Task goal> Go through the data and report how many lines include the word "know", giving only the number.

Records excerpted from a collection>
···

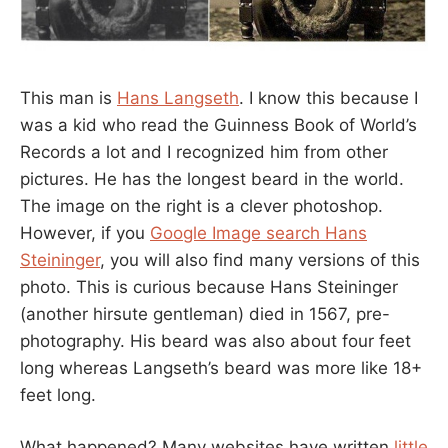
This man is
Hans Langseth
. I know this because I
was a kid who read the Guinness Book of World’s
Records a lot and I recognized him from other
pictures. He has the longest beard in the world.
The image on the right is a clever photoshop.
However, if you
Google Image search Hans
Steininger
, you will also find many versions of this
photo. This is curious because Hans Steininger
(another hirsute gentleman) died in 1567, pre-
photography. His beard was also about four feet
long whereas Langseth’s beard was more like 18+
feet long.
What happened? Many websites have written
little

···

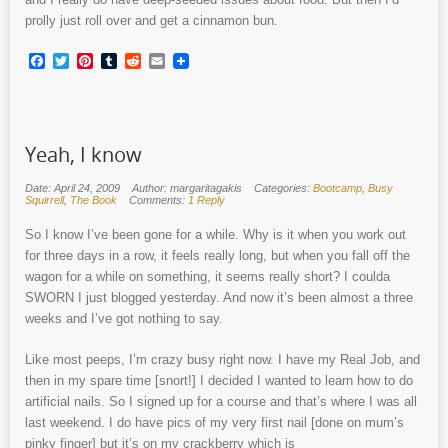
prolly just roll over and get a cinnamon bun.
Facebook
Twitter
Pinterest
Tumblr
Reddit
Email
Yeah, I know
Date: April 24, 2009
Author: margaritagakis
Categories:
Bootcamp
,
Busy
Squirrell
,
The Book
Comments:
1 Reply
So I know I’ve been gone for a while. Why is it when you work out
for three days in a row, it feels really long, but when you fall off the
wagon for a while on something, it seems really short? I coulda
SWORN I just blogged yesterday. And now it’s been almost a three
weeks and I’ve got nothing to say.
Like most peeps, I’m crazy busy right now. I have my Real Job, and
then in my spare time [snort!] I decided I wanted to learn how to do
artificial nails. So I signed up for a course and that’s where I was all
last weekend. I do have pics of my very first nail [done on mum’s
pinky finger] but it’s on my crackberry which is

···

Response area> 3